Bug 2159408

Summary: [s390x] VMs with ISM passthrough don't autostart after leapp upgrade from RHEL 8
Product: Red Hat Enterprise Linux 9 Reporter: smitterl
Component: qemu-kvmAssignee: Cédric Le Goater <clegoate>
qemu-kvm sub component: Machine Types QA Contact: smitterl
Status: CLOSED ERRATA Docs Contact:
Severity: high    
Priority: high CC: bfu, clegoate, mkluson, pstodulk, thuth, virt-maint
Version: 9.2Keywords: Regression, Triaged
Target Milestone: rc   
Target Release: 9.2   
Hardware: s390x   
OS: Linux   
Whiteboard:
Fixed In Version: qemu-kvm-7.2.0-5.el9 Doc Type: If docs needed, set a value
Doc Text:
Story Points: ---
Clone Of: Environment:
Last Closed: 2023-05-09 07:23:43 UTC Type: Bug
Regression: --- Mount Type: ---
Documentation: --- CRM:
Verified Versions: Category: ---
oVirt Team: --- RHEL 7.3 requirements from Atomic Host:
Cloudforms Team: --- Target Upstream Version:
Embargoed:
Bug Depends On:    
Bug Blocks: 2144443    

Description smitterl 2023-01-09 14:16:34 UTC
Description of problem:

We expect VMs with node devices such as ISM to autostart after a major dist upgrade via leapp without any changes to the VM setup.

This doesn't work currently when an ISM is attached.

The root cause seems to be that the machine type s390-ccw-virtio-rhel8.6.0 behaves differently when on RHEL 8 vs. RHEL 9. On RHEL 8 it is the latest available machine type and it allows for ISM passthrough. However, on RHEL 9, currently only  s390-ccw-virtio-rhel9.2.0 supports ISM passthrough.


Version-Release number of selected component (if applicable):
qemu-kvm-7.2.0-2.el9.s390x.rpm

How reproducible:
100%

Steps to Reproduce:
1. Define a VM with ISM passthrough device on RHEL 8. Confirm that the VM is correctly set up to autostart after host reboot.
2. Upgrade the host to RHEL 9 using leapp.
3. Reboot.

Actual results:
The VM is not autostarted.

Expected results:
The VM is autostarted.

Additional info:
After setting the machine type to -rhel9.2.0 the VM autostarts.

Comment 1 Thomas Huth 2023-01-10 10:26:59 UTC
To provide some additional information: This issue happens because the "enhanced zPCI interpretation feature" normally would require a new QEMU machine type to get enabled by default. In RHEL9, we continue to rebase qemu-kvm and thus introduced new QEMU machine type (rhel9.2.0) where we could enable this zPCI feature by default (see https://bugzilla.redhat.com/show_bug.cgi?id=1871117). We did not enable it there in old rhel8.6.0 machine type to keep it stable.
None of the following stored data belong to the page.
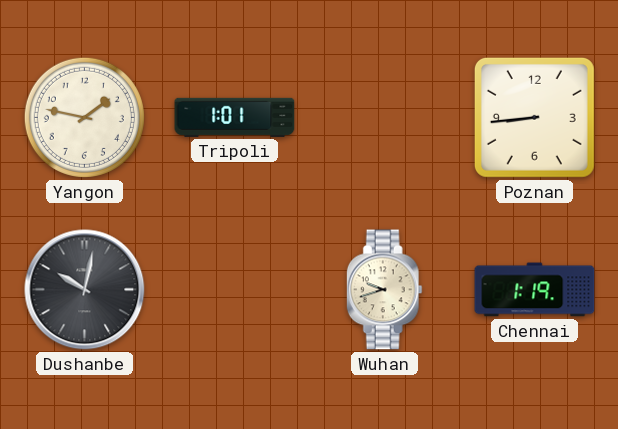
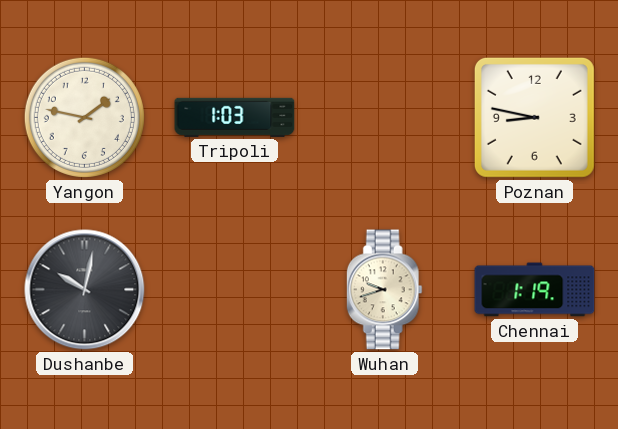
Tripoli: 1:01 -> 1:03
Poznan: 8:44 -> 8:47
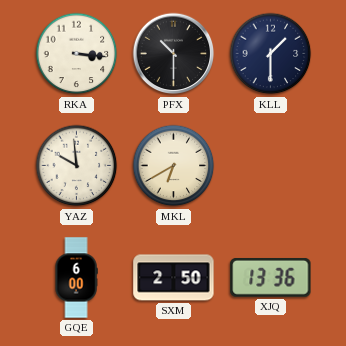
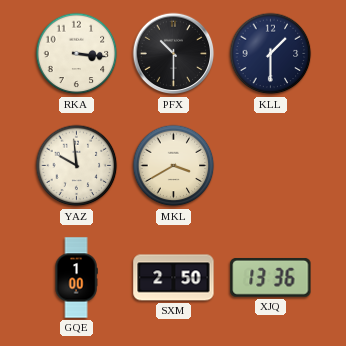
MKL: 6:40 -> 3:40
GQE: 6:00 -> 1:00
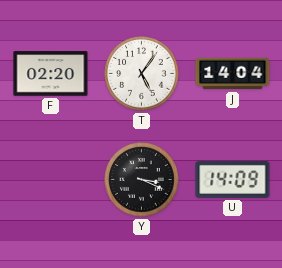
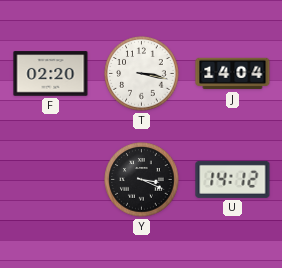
T: 5:06 -> 3:17
U: 14:09 -> 14:12
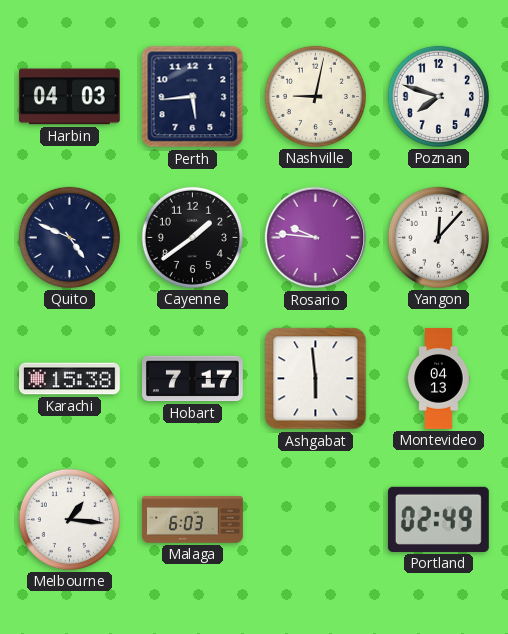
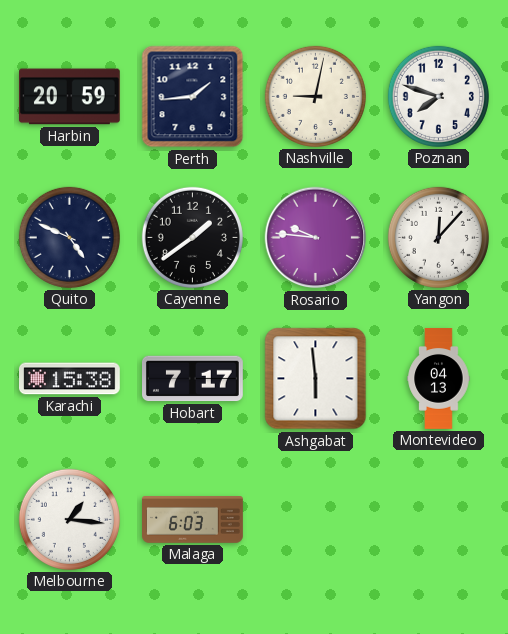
Harbin: 04:03 -> 20:59
Perth: 5:44 -> 1:44
Portland: 02:49 -> none
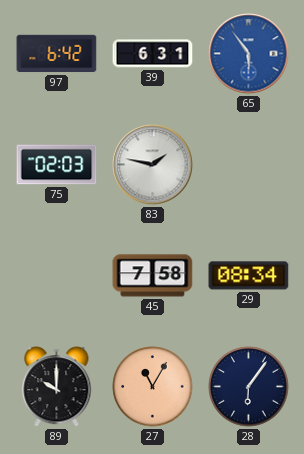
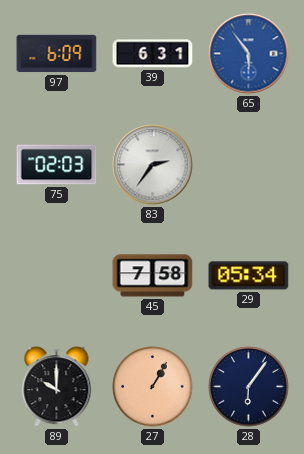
97: 6:42 -> 6:09
83: 1:47 -> 2:36
29: 08:34 -> 05:34
27: 11:05 -> 1:05
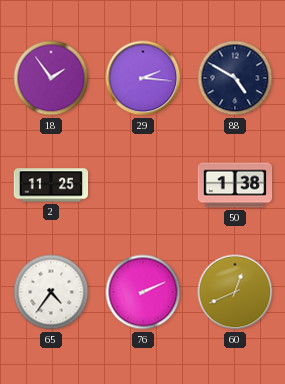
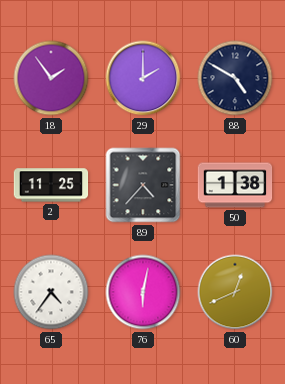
29: 2:16 -> 2:00
89: none -> 4:37
76: 2:11 -> 6:02
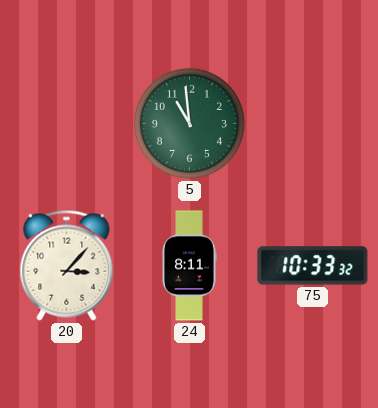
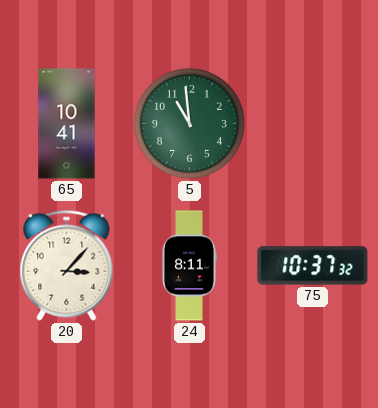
65: none -> 10:41
75: 10:33 -> 10:37
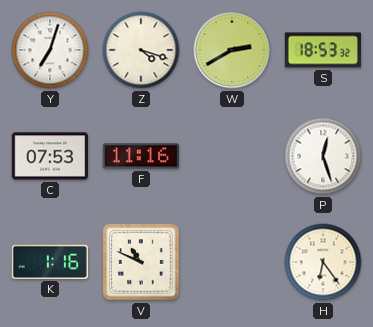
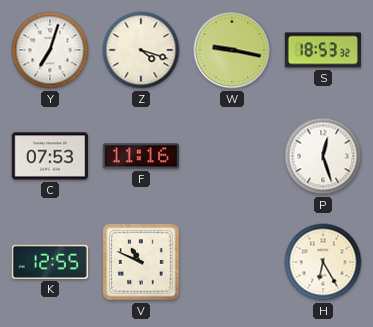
W: 2:40 -> 9:17
K: 1:16 -> 12:55
H: 6:24 -> 6:25
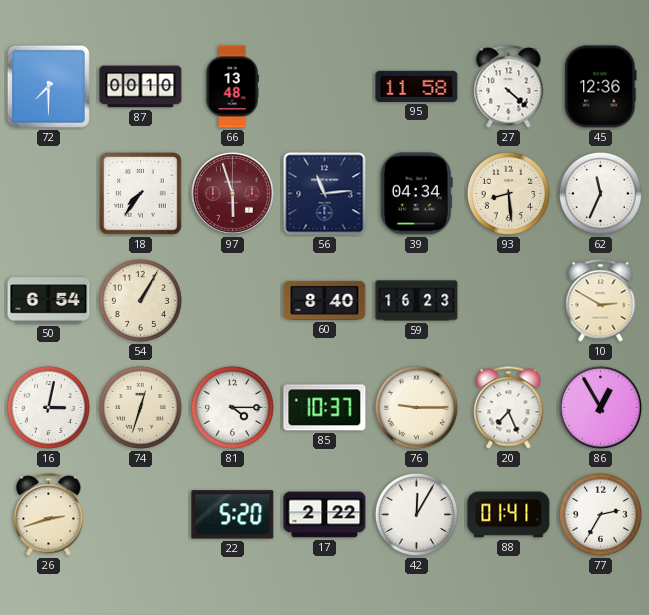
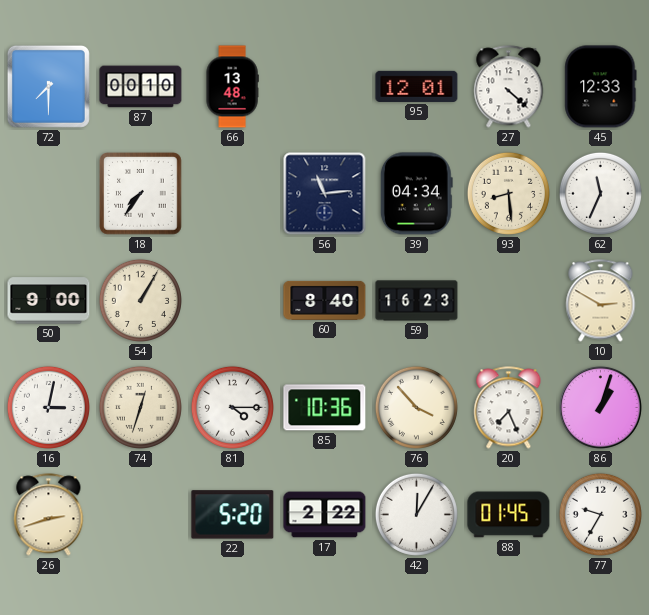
95: 11:58 -> 12:01
45: 12:36 -> 12:33
97: 5:57 -> none
50: 6:54 -> 9:00
85: 10:37 -> 10:36
76: 9:15 -> 3:53
86: 12:55 -> 1:03
88: 01:41 -> 01:45
77: 2:35 -> 9:35
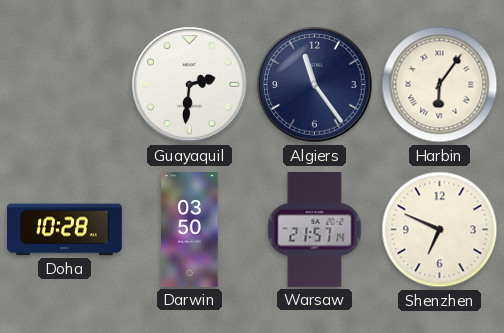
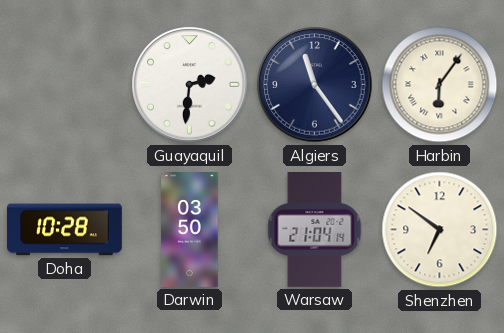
Warsaw: 21:57 -> 21:04
Shenzhen: 6:49 -> 6:51
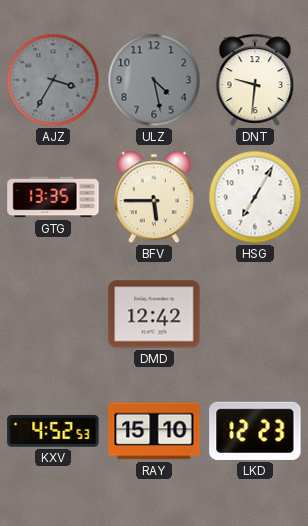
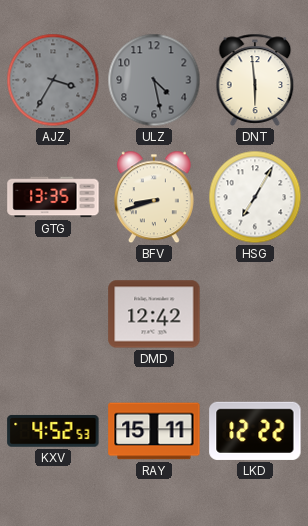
DNT: 9:31 -> 5:59
BFV: 5:45 -> 8:42
RAY: 15:10 -> 15:11
LKD: 12:23 -> 12:22
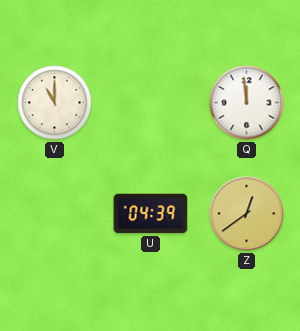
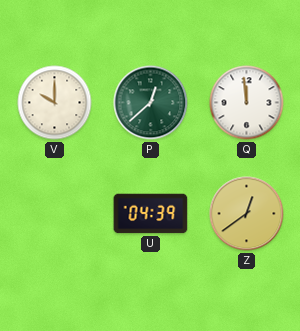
V: 11:00 -> 10:00
P: none -> 12:38
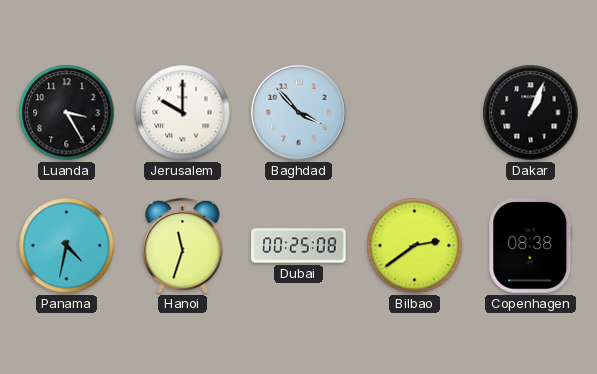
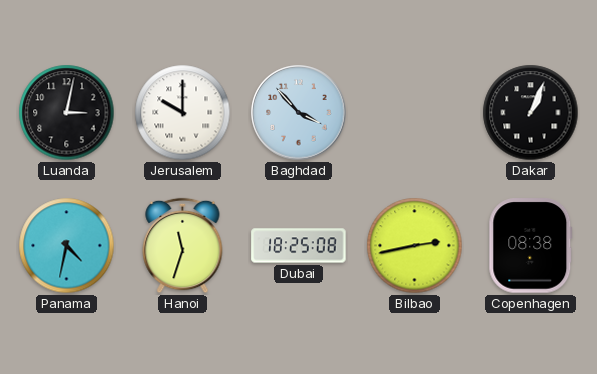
Luanda: 3:25 -> 3:02
Dubai: 00:25 -> 18:25
Bilbao: 2:39 -> 2:43
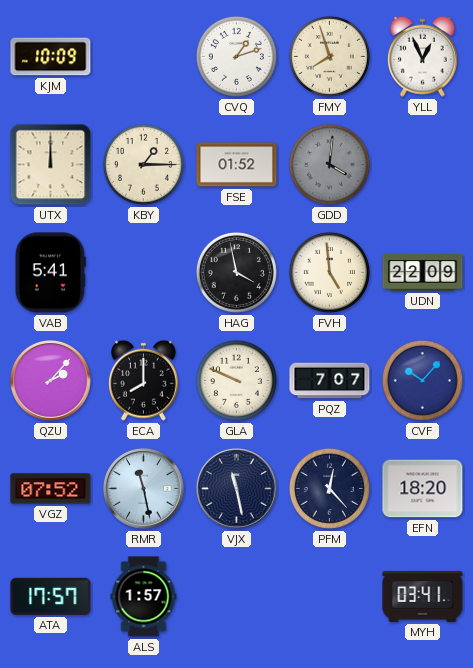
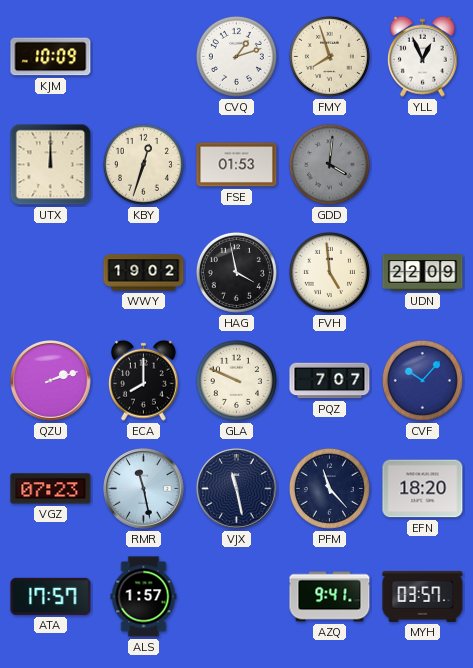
KBY: 1:15 -> 12:33
FSE: 01:52 -> 01:53
VAB: 5:41 -> none
WWY: none -> 19:02
QZU: 2:07 -> 2:12
VGZ: 07:52 -> 07:23
PFM: 12:23 -> 11:23
AZQ: none -> 9:41
MYH: 03:41 -> 03:57
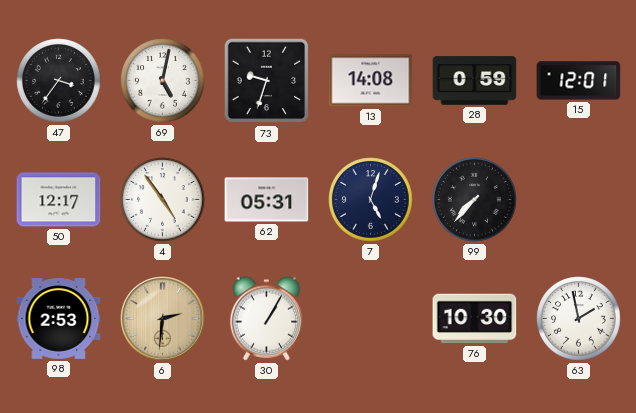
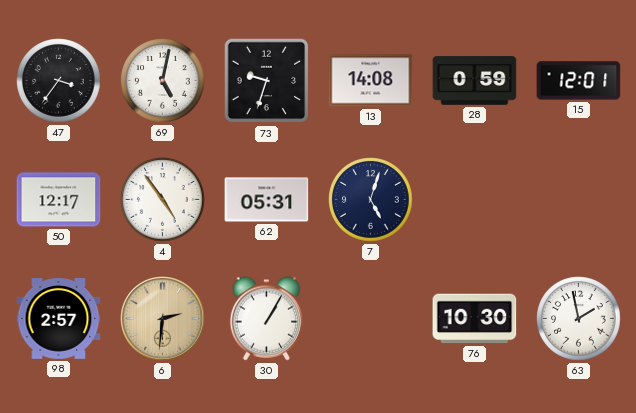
99: 7:37 -> none
98: 2:53 -> 2:57
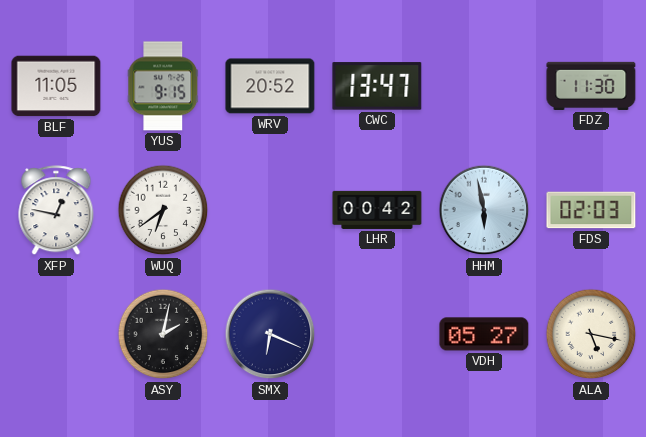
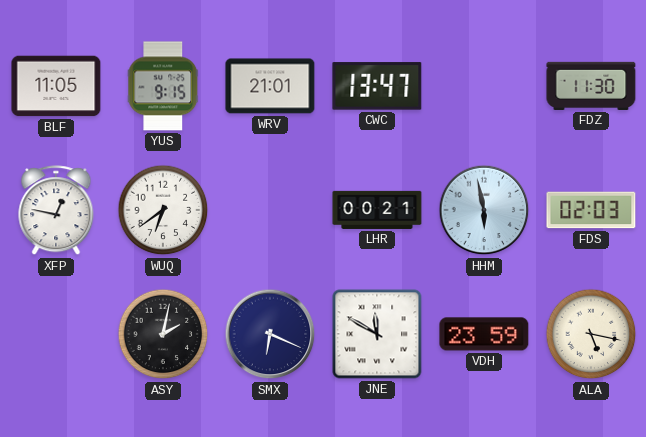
WRV: 20:52 -> 21:01
LHR: 00:42 -> 00:21
JNE: none -> 11:50
VDH: 05:27 -> 23:59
In RHEL 8.8, we didn't get a new machine type in QEMU anymore. So only option there was to enable it in the old rhel8.6.0 machine type - which could cause a slightly different behavior in the guests. After lots of discussions, it was decided that it should be OK there since VMs with PCI devices could not be migrated on s390x anyway, so we did not expect a problem with live migration. We did not consider leapp update, though.

So we're now in the situation that the zPCI feature is enabled in the rhel8.6.0 machine type on RHEL 8.8 by default, but it is disabled in the rhel8.6.0 machine type on RHEL 9.2 by default, which causes the trouble when updating from 8.8 to 9.2 via leapp.

I basically see three options to deal with this issue now:

1) Revert the default behavior in RHEL 8.8 to not enable the zPCI interpretation feature by default.
2) Enable the zPCI interpretation feature by default in the rhel8.6.0 machine type in RHEL 9.2
3) Keep the current behavior and document it properly (i.e. that leapp update with zPCI passthrough device needs some manually tweaking after the update)

Option 1 sounds like a wise and appealing choice to really make sure that the rhel8.6.0 machine type is "consistent" in any case, also with leapp upgrades. However, after a quick glance at libvirt, it seems like there is no config knob there to easily manually enable the zPCI interpretation feature for guests (without messing with <qemu:commandline> tags), so the feature would effectively become useless in RHEL 8.8. Thus this is likely a no-go ?

Option 2 would be an easy fix for *this* problem here ... but there is still a risk that it messes up other things in the machine type, so I'm not sure whether we should do this change, especially since we're in the middle of the current development cycle already.

Option 3 ... sounds OK to me, but we need to find a proper place where this information can be added to.

Has anybody else preferences or other opinions?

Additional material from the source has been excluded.